* [Problem details]: Although the records contain pictures, repeat only the text of every line exactly.

* [Data in this exercise]:
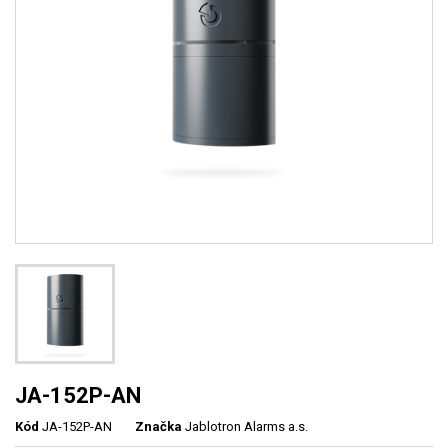
JA-152P-AN
Kód
JA-152P-AN
Značka
Jablotron Alarms a.s.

* [Reply to the task]:
JA-152P-AN
Kód
JA-152P-AN
Značka
Jablotron Alarms a.s.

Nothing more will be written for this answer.